The invention generally relates to a wireless communication network, and more particularly, relates to an improved authentication center (AC) component in a wireless communication network.
Wireless communication is one of the fastest growing segments of the telecommunication industry. With the mobility of the wireless devices, such as cellular phones and pagers, a subscriber to a wireless service can make or receive a call, or receive a message without being restricted to any particular locations. Because of the convenience provided by wireless devices, they have been widely used by average consumers.
Airtime fraud is a costly problem for wireless communications providers (also called "operators"). Callers (also called "subscribers") can gain unauthorized access to cellular networks by "cloning" legitimate cellular phones (also called "handsets," "Mobile Stations," or "MSs"). The cloning process duplicates the memory contents of a legitimate cellular phone so that the clone cellular phone appears to be legitimate to the rest of the system. In certain high-crime areas, large numbers of cellular phone calls are estimated to be placed from cloned handsets. The challenge to cellular telephone companies lies in determining whether a handset communicating with the system is a legitimate handset or a clone.

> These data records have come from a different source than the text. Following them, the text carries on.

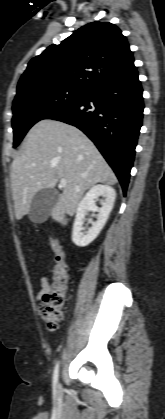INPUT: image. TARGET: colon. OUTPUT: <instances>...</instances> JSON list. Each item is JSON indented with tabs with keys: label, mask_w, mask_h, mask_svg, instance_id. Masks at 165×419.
<instances>
[{
	"label": "colon",
	"mask_w": 165,
	"mask_h": 419,
	"mask_svg": "<svg viewBox=\"0 0 165 419\" xmlns=\"http://www.w3.org/2000/svg\"><path fill=\"white\" fill-rule=\"evenodd\" d=\"M51 246L55 255L53 283L49 291L43 295L38 311L46 327L53 331L59 327L63 319L69 272L58 240L51 238Z\"/></svg>",
	"instance_id": "colon-1"
}]
</instances>
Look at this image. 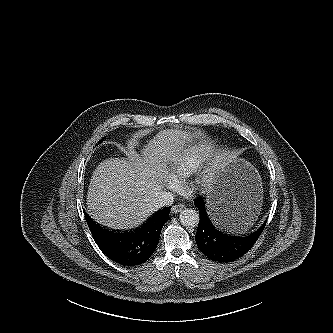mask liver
Instances as JSON below:
<instances>
[{"mask_svg":"<svg viewBox=\"0 0 333 333\" xmlns=\"http://www.w3.org/2000/svg\"><path fill=\"white\" fill-rule=\"evenodd\" d=\"M201 135L180 129L162 130L143 147L141 155L132 151L126 159L109 158L101 162L88 188L90 217L113 229L140 225L157 210L153 201L164 188L170 164L180 162L188 143Z\"/></svg>","mask_w":333,"mask_h":333,"instance_id":"liver-1","label":"liver"}]
</instances>
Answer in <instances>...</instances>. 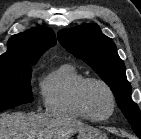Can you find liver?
Segmentation results:
<instances>
[{
  "label": "liver",
  "mask_w": 141,
  "mask_h": 139,
  "mask_svg": "<svg viewBox=\"0 0 141 139\" xmlns=\"http://www.w3.org/2000/svg\"><path fill=\"white\" fill-rule=\"evenodd\" d=\"M87 128L74 116L58 112L0 114V139H70Z\"/></svg>",
  "instance_id": "obj_1"
}]
</instances>
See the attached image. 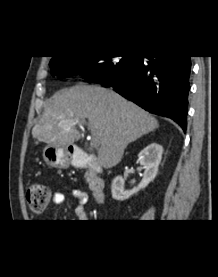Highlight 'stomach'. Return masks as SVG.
<instances>
[{
  "label": "stomach",
  "mask_w": 218,
  "mask_h": 277,
  "mask_svg": "<svg viewBox=\"0 0 218 277\" xmlns=\"http://www.w3.org/2000/svg\"><path fill=\"white\" fill-rule=\"evenodd\" d=\"M45 162L55 168H67L70 158L66 147L46 146L43 150Z\"/></svg>",
  "instance_id": "1"
}]
</instances>
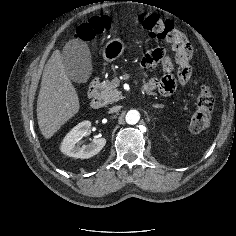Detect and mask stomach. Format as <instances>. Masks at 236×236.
I'll use <instances>...</instances> for the list:
<instances>
[{
  "label": "stomach",
  "mask_w": 236,
  "mask_h": 236,
  "mask_svg": "<svg viewBox=\"0 0 236 236\" xmlns=\"http://www.w3.org/2000/svg\"><path fill=\"white\" fill-rule=\"evenodd\" d=\"M125 50L124 42L119 38H113L108 41L103 49L105 61L111 62L118 59Z\"/></svg>",
  "instance_id": "0dacf381"
}]
</instances>
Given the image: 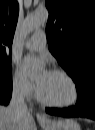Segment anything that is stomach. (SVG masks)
<instances>
[{
	"mask_svg": "<svg viewBox=\"0 0 95 130\" xmlns=\"http://www.w3.org/2000/svg\"><path fill=\"white\" fill-rule=\"evenodd\" d=\"M44 130H81L80 125L74 119L50 120L47 124H41Z\"/></svg>",
	"mask_w": 95,
	"mask_h": 130,
	"instance_id": "1",
	"label": "stomach"
}]
</instances>
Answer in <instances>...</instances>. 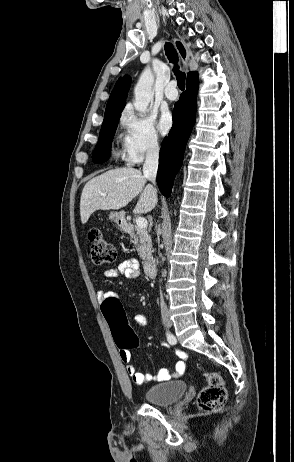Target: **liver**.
I'll return each mask as SVG.
<instances>
[{
	"instance_id": "obj_1",
	"label": "liver",
	"mask_w": 294,
	"mask_h": 462,
	"mask_svg": "<svg viewBox=\"0 0 294 462\" xmlns=\"http://www.w3.org/2000/svg\"><path fill=\"white\" fill-rule=\"evenodd\" d=\"M141 171L134 168L109 170L86 183L80 199V216L85 224L96 210H118L125 207L137 195L139 200L133 210L136 214L150 212L157 203L152 185Z\"/></svg>"
}]
</instances>
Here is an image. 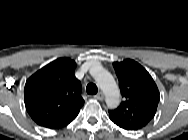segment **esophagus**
I'll use <instances>...</instances> for the list:
<instances>
[{
    "instance_id": "esophagus-1",
    "label": "esophagus",
    "mask_w": 188,
    "mask_h": 140,
    "mask_svg": "<svg viewBox=\"0 0 188 140\" xmlns=\"http://www.w3.org/2000/svg\"><path fill=\"white\" fill-rule=\"evenodd\" d=\"M97 100L102 101L104 99V95L102 92L98 93L97 95L94 96Z\"/></svg>"
}]
</instances>
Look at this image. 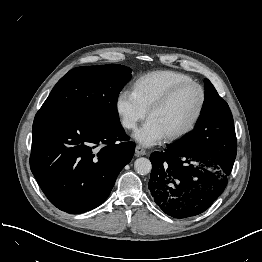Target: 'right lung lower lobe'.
Wrapping results in <instances>:
<instances>
[{
  "label": "right lung lower lobe",
  "instance_id": "right-lung-lower-lobe-1",
  "mask_svg": "<svg viewBox=\"0 0 262 262\" xmlns=\"http://www.w3.org/2000/svg\"><path fill=\"white\" fill-rule=\"evenodd\" d=\"M32 132L31 171L49 201L72 214L107 199L135 149L120 123L100 124L61 109L41 108Z\"/></svg>",
  "mask_w": 262,
  "mask_h": 262
}]
</instances>
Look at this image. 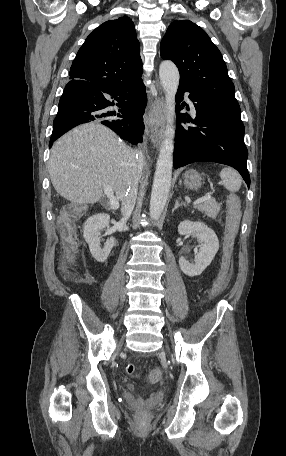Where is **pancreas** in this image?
<instances>
[{
	"mask_svg": "<svg viewBox=\"0 0 286 456\" xmlns=\"http://www.w3.org/2000/svg\"><path fill=\"white\" fill-rule=\"evenodd\" d=\"M220 208L221 204L217 203L215 199H209L196 206V209L203 212L210 218H216L217 214L220 211Z\"/></svg>",
	"mask_w": 286,
	"mask_h": 456,
	"instance_id": "cf45deb5",
	"label": "pancreas"
}]
</instances>
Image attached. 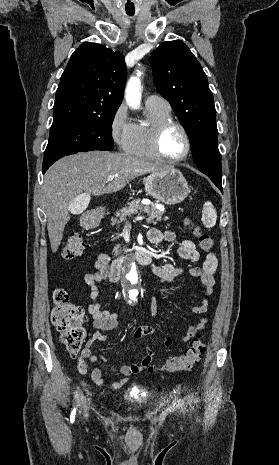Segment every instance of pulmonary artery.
I'll return each mask as SVG.
<instances>
[{
	"mask_svg": "<svg viewBox=\"0 0 279 465\" xmlns=\"http://www.w3.org/2000/svg\"><path fill=\"white\" fill-rule=\"evenodd\" d=\"M146 106H155L165 109H170V105L166 99L158 95H150L146 98Z\"/></svg>",
	"mask_w": 279,
	"mask_h": 465,
	"instance_id": "pulmonary-artery-1",
	"label": "pulmonary artery"
}]
</instances>
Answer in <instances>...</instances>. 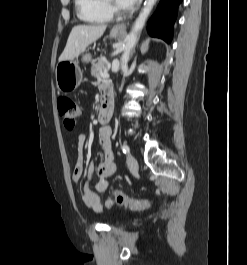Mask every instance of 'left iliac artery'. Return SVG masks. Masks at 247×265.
<instances>
[{
  "instance_id": "left-iliac-artery-1",
  "label": "left iliac artery",
  "mask_w": 247,
  "mask_h": 265,
  "mask_svg": "<svg viewBox=\"0 0 247 265\" xmlns=\"http://www.w3.org/2000/svg\"><path fill=\"white\" fill-rule=\"evenodd\" d=\"M121 149L124 154L129 153V147L126 144H123Z\"/></svg>"
}]
</instances>
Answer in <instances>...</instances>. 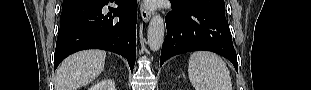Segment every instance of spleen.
Here are the masks:
<instances>
[{
  "mask_svg": "<svg viewBox=\"0 0 311 90\" xmlns=\"http://www.w3.org/2000/svg\"><path fill=\"white\" fill-rule=\"evenodd\" d=\"M188 76L195 90H232L226 63L212 52H194L189 58Z\"/></svg>",
  "mask_w": 311,
  "mask_h": 90,
  "instance_id": "obj_1",
  "label": "spleen"
}]
</instances>
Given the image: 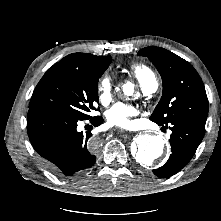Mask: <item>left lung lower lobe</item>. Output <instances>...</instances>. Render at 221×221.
Masks as SVG:
<instances>
[{"label":"left lung lower lobe","mask_w":221,"mask_h":221,"mask_svg":"<svg viewBox=\"0 0 221 221\" xmlns=\"http://www.w3.org/2000/svg\"><path fill=\"white\" fill-rule=\"evenodd\" d=\"M169 126L172 130L170 144L171 155L168 161L153 173L161 178L170 177L179 172L192 159L204 134L205 126L187 119H176Z\"/></svg>","instance_id":"0a47b994"}]
</instances>
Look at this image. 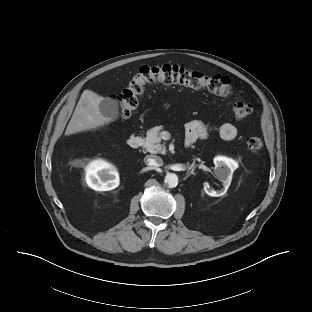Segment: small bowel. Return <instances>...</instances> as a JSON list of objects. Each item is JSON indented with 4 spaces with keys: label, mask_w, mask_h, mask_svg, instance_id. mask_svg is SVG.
Masks as SVG:
<instances>
[{
    "label": "small bowel",
    "mask_w": 312,
    "mask_h": 312,
    "mask_svg": "<svg viewBox=\"0 0 312 312\" xmlns=\"http://www.w3.org/2000/svg\"><path fill=\"white\" fill-rule=\"evenodd\" d=\"M238 129L232 123H224L219 129L220 137L225 141H230L236 138ZM208 136V130L201 121H191L186 125V144H193L199 139H205Z\"/></svg>",
    "instance_id": "c3829d8e"
}]
</instances>
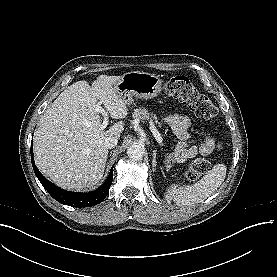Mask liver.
Returning <instances> with one entry per match:
<instances>
[{"label":"liver","instance_id":"1","mask_svg":"<svg viewBox=\"0 0 277 277\" xmlns=\"http://www.w3.org/2000/svg\"><path fill=\"white\" fill-rule=\"evenodd\" d=\"M120 78L101 75L92 86L77 81L41 116L34 134L35 163L59 187L81 191L102 179L108 157L104 142L110 136L119 138L124 123L101 130L96 106L103 104L114 119L127 116V105L114 89Z\"/></svg>","mask_w":277,"mask_h":277}]
</instances>
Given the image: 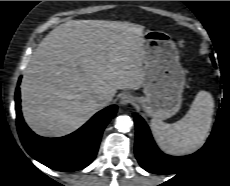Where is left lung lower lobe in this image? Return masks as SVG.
Wrapping results in <instances>:
<instances>
[{
  "instance_id": "1",
  "label": "left lung lower lobe",
  "mask_w": 230,
  "mask_h": 186,
  "mask_svg": "<svg viewBox=\"0 0 230 186\" xmlns=\"http://www.w3.org/2000/svg\"><path fill=\"white\" fill-rule=\"evenodd\" d=\"M134 122L136 125L135 155L142 168L150 173H176L182 167L191 164L205 147L188 156L166 155L156 146L147 124L139 115L134 114Z\"/></svg>"
}]
</instances>
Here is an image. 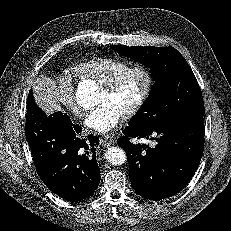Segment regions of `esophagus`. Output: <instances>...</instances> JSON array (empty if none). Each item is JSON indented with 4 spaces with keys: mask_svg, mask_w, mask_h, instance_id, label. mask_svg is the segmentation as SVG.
Masks as SVG:
<instances>
[{
    "mask_svg": "<svg viewBox=\"0 0 231 231\" xmlns=\"http://www.w3.org/2000/svg\"><path fill=\"white\" fill-rule=\"evenodd\" d=\"M101 141H102L104 144L110 145V144L115 143L116 139H115V137H113V136L104 135V136L102 137Z\"/></svg>",
    "mask_w": 231,
    "mask_h": 231,
    "instance_id": "34e87169",
    "label": "esophagus"
}]
</instances>
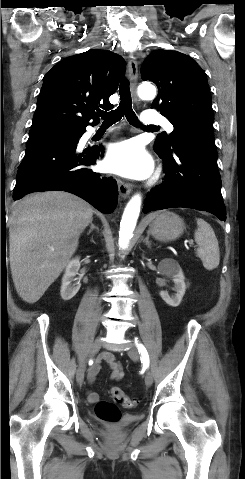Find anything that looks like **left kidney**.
I'll use <instances>...</instances> for the list:
<instances>
[{"mask_svg":"<svg viewBox=\"0 0 245 479\" xmlns=\"http://www.w3.org/2000/svg\"><path fill=\"white\" fill-rule=\"evenodd\" d=\"M158 270L160 271L162 275L172 277L175 284L174 290L176 291V294L174 296H170L168 292L166 291H161L160 292L161 298L169 306L177 307L180 304L186 290V285L184 282L185 277L180 265L174 259L165 258L159 263Z\"/></svg>","mask_w":245,"mask_h":479,"instance_id":"5707ae66","label":"left kidney"}]
</instances>
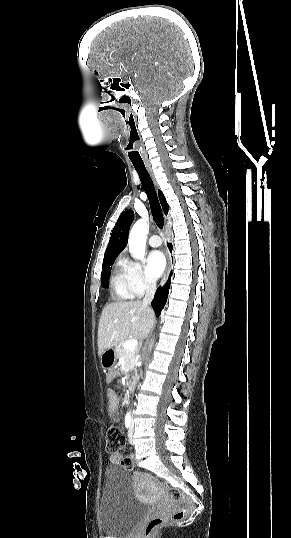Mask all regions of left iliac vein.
<instances>
[{
	"instance_id": "obj_1",
	"label": "left iliac vein",
	"mask_w": 291,
	"mask_h": 538,
	"mask_svg": "<svg viewBox=\"0 0 291 538\" xmlns=\"http://www.w3.org/2000/svg\"><path fill=\"white\" fill-rule=\"evenodd\" d=\"M133 433H134V421H131L130 428H129V441L132 443L133 441Z\"/></svg>"
}]
</instances>
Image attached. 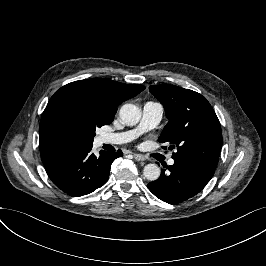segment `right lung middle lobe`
Here are the masks:
<instances>
[{
	"label": "right lung middle lobe",
	"mask_w": 266,
	"mask_h": 266,
	"mask_svg": "<svg viewBox=\"0 0 266 266\" xmlns=\"http://www.w3.org/2000/svg\"><path fill=\"white\" fill-rule=\"evenodd\" d=\"M60 112L76 145H92L96 127L113 121L99 108L94 97L83 93L69 97L62 104Z\"/></svg>",
	"instance_id": "obj_1"
}]
</instances>
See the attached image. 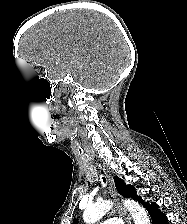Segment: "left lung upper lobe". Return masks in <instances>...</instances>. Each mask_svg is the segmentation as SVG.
Returning <instances> with one entry per match:
<instances>
[{"label": "left lung upper lobe", "mask_w": 187, "mask_h": 224, "mask_svg": "<svg viewBox=\"0 0 187 224\" xmlns=\"http://www.w3.org/2000/svg\"><path fill=\"white\" fill-rule=\"evenodd\" d=\"M114 182H115L117 191L122 196L131 197L138 200L139 202H143L142 198L136 195L135 188L132 185H126L124 181L117 176L114 177ZM73 224H76V220L73 221Z\"/></svg>", "instance_id": "1"}]
</instances>
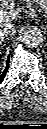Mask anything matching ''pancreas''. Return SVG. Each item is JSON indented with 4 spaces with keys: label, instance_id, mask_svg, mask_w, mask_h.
<instances>
[{
    "label": "pancreas",
    "instance_id": "pancreas-1",
    "mask_svg": "<svg viewBox=\"0 0 47 129\" xmlns=\"http://www.w3.org/2000/svg\"><path fill=\"white\" fill-rule=\"evenodd\" d=\"M23 1L29 3L30 5L36 3L43 8H47V0H23Z\"/></svg>",
    "mask_w": 47,
    "mask_h": 129
}]
</instances>
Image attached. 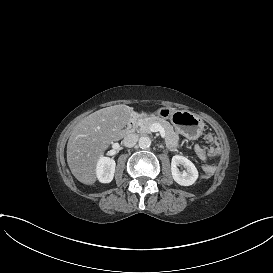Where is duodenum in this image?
<instances>
[{
    "label": "duodenum",
    "mask_w": 273,
    "mask_h": 273,
    "mask_svg": "<svg viewBox=\"0 0 273 273\" xmlns=\"http://www.w3.org/2000/svg\"><path fill=\"white\" fill-rule=\"evenodd\" d=\"M142 115L141 112H133L125 129L124 134H130L134 131L138 118Z\"/></svg>",
    "instance_id": "obj_1"
}]
</instances>
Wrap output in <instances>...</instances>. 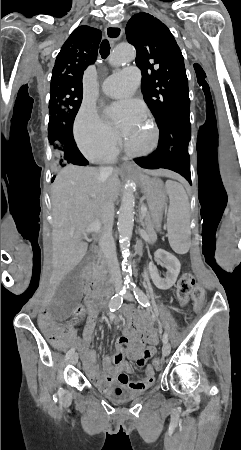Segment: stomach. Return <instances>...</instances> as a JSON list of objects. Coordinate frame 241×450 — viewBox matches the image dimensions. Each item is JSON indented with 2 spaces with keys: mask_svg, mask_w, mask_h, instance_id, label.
Segmentation results:
<instances>
[{
  "mask_svg": "<svg viewBox=\"0 0 241 450\" xmlns=\"http://www.w3.org/2000/svg\"><path fill=\"white\" fill-rule=\"evenodd\" d=\"M137 179L146 197L153 224L159 229L166 205V193L163 184L159 179L150 178L146 175H139Z\"/></svg>",
  "mask_w": 241,
  "mask_h": 450,
  "instance_id": "obj_1",
  "label": "stomach"
}]
</instances>
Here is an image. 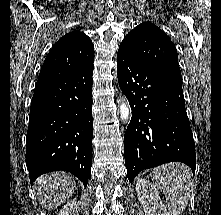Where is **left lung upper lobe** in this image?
I'll list each match as a JSON object with an SVG mask.
<instances>
[{
  "instance_id": "1",
  "label": "left lung upper lobe",
  "mask_w": 221,
  "mask_h": 215,
  "mask_svg": "<svg viewBox=\"0 0 221 215\" xmlns=\"http://www.w3.org/2000/svg\"><path fill=\"white\" fill-rule=\"evenodd\" d=\"M119 48L144 66L173 82L182 84L174 44L156 25L150 22L139 24L125 36Z\"/></svg>"
}]
</instances>
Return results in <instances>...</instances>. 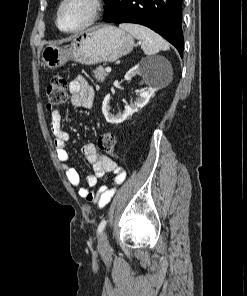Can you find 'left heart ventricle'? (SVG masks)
Listing matches in <instances>:
<instances>
[{
  "label": "left heart ventricle",
  "mask_w": 247,
  "mask_h": 296,
  "mask_svg": "<svg viewBox=\"0 0 247 296\" xmlns=\"http://www.w3.org/2000/svg\"><path fill=\"white\" fill-rule=\"evenodd\" d=\"M90 13L86 0H71L62 10L60 25L64 29H74L83 24Z\"/></svg>",
  "instance_id": "obj_1"
}]
</instances>
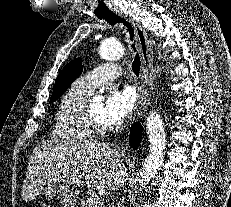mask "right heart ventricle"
Masks as SVG:
<instances>
[{
    "mask_svg": "<svg viewBox=\"0 0 231 207\" xmlns=\"http://www.w3.org/2000/svg\"><path fill=\"white\" fill-rule=\"evenodd\" d=\"M89 95L75 83L65 92L55 114V137L67 142H82L93 136L83 118L84 105Z\"/></svg>",
    "mask_w": 231,
    "mask_h": 207,
    "instance_id": "e07e8e85",
    "label": "right heart ventricle"
}]
</instances>
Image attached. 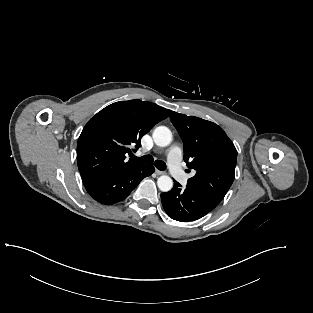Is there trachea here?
I'll list each match as a JSON object with an SVG mask.
<instances>
[{"label": "trachea", "mask_w": 313, "mask_h": 313, "mask_svg": "<svg viewBox=\"0 0 313 313\" xmlns=\"http://www.w3.org/2000/svg\"><path fill=\"white\" fill-rule=\"evenodd\" d=\"M132 159L139 162V163H142V164H152L153 163V157L151 155H144L142 157L132 156ZM154 166L161 171L166 169L165 162L160 161V160H156L154 162Z\"/></svg>", "instance_id": "trachea-1"}]
</instances>
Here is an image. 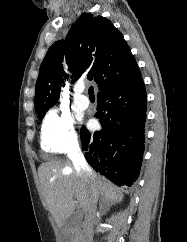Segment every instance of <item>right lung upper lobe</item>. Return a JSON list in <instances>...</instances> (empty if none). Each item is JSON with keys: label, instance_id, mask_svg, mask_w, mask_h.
<instances>
[{"label": "right lung upper lobe", "instance_id": "cb5924a9", "mask_svg": "<svg viewBox=\"0 0 187 242\" xmlns=\"http://www.w3.org/2000/svg\"><path fill=\"white\" fill-rule=\"evenodd\" d=\"M64 56L75 80L87 74L98 84L99 93L141 74L121 32L108 19L84 13L66 40L49 48L40 66L35 91L37 115L46 112L59 99Z\"/></svg>", "mask_w": 187, "mask_h": 242}]
</instances>
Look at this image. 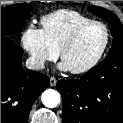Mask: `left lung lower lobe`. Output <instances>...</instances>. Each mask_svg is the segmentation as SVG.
I'll use <instances>...</instances> for the list:
<instances>
[{
  "label": "left lung lower lobe",
  "mask_w": 123,
  "mask_h": 123,
  "mask_svg": "<svg viewBox=\"0 0 123 123\" xmlns=\"http://www.w3.org/2000/svg\"><path fill=\"white\" fill-rule=\"evenodd\" d=\"M63 123H123V52L79 79L59 80Z\"/></svg>",
  "instance_id": "obj_1"
}]
</instances>
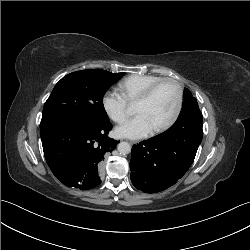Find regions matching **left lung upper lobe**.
I'll list each match as a JSON object with an SVG mask.
<instances>
[{"label":"left lung upper lobe","mask_w":250,"mask_h":250,"mask_svg":"<svg viewBox=\"0 0 250 250\" xmlns=\"http://www.w3.org/2000/svg\"><path fill=\"white\" fill-rule=\"evenodd\" d=\"M184 116H189L191 119H202L198 103L187 88L184 89L182 110L178 118Z\"/></svg>","instance_id":"left-lung-upper-lobe-1"}]
</instances>
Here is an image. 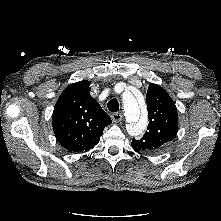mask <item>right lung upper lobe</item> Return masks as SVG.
<instances>
[{
	"instance_id": "1",
	"label": "right lung upper lobe",
	"mask_w": 221,
	"mask_h": 221,
	"mask_svg": "<svg viewBox=\"0 0 221 221\" xmlns=\"http://www.w3.org/2000/svg\"><path fill=\"white\" fill-rule=\"evenodd\" d=\"M90 82L69 85L59 97L52 118L58 142L70 152L89 151L98 144L109 115L90 96Z\"/></svg>"
}]
</instances>
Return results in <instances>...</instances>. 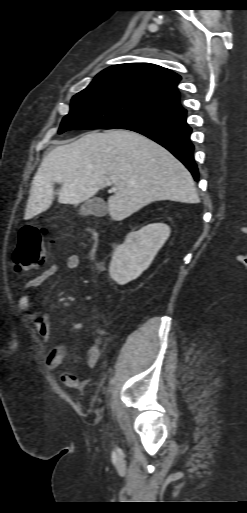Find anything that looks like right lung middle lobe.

In the past, operators could only detect fraudulent access after the fact. The detection process involved labor-intensive post-call analysis and did not stop cloned handsets from fraudulently obtaining service. Currently, many conventional cellular systems include one or more Authentication Center (AC) portions. When a calling person activates a handset, the AC checks the profile of the person who is registered for the handset. The AC then initiates a challenge to the handset. If the handset's response matches the AC's challenge, network access is granted. Otherwise, access is denied. The authentication process greatly reduces airtime losses and serves as a deterrent to the crime of cloning.
In many cellular phone systems, the AC performs authentication in connection with the following events: registration (when a phone roams into a new area); origination of a call; flashing (which involves, e.g., three way calling, call waiting, or paging); and call termination. In general, the MSC (Mobile Switching Center) associated with the area of the handset being authenticated sends an authentication request (AUTHRQST) message to the AC for each of these events.
To further authenticate handsets, conventional ACs periodically send "SSD update" messages and "unique challenge" messages to MSCNLRs in the system. These messages (also called "authentication messages") are defined in the ANSI IS-41 standard produced by TIA/EIA for cellular telephones, which is herein incorporated by reference.
One cause of authentication failures occurs when a subscriber installs a new A-key in his cellular telephone handset. In order for the Authentication Center to authenticate handsets that use a unique (rather than a default) A-key,, a method to enter the A-key into the handset and into the AC is needed. Default A-keys are common to every handset and widely known authentication using only default A-keys is limited in its ability to detect clones and refuse service to them, thereby preventing cellular fraud. The value of the unique A-key must be entered into a subscriber's handset and into the subscriber's record in the AC. When the unique A-key is entered into the AC, it is marked as the "alternate Akey" because it is not known at what point in time the new A-key will be programmed into the handset. Because the authentication process will only authenticate an operation if the A-key in the handset matches the A-key in the AC, it is important to be able to detect the point in time when the new (unique) A-key is programmed into the handset.
When a new A-key is programmed into a handset, any SSD that previously existed in the handset is reset to the default SSD value. Therefore, the entry of a new A-Key into a handset may be detected by the AC when the AC recognizes that the SSD in the handset does not match the SSD maintained by the AC.
In conventional systems, the SSD in the handset was assumed to be bad if either of two situations occur: 1) an AUTHR mismatch or 2) a unique challenge failure. Both of these situations generally arise when the SSD in the handset does not match that in the AC and conventional systems assume that this is the case. In such a situation, conventional systems may attempt an SSD update using the new, unique (or alternate) A-key. If the SSD update works, then authentication succeeds and the new, unique (or alternate) A-key is assumed to be the A-key currently in use by the handset. The problem with conventional systems is that they do not provide the ability to automatically update the A-key when an SSD Update failed. They also did not allow an AC system operator to choose whether or not the automated A-key updating should be performed.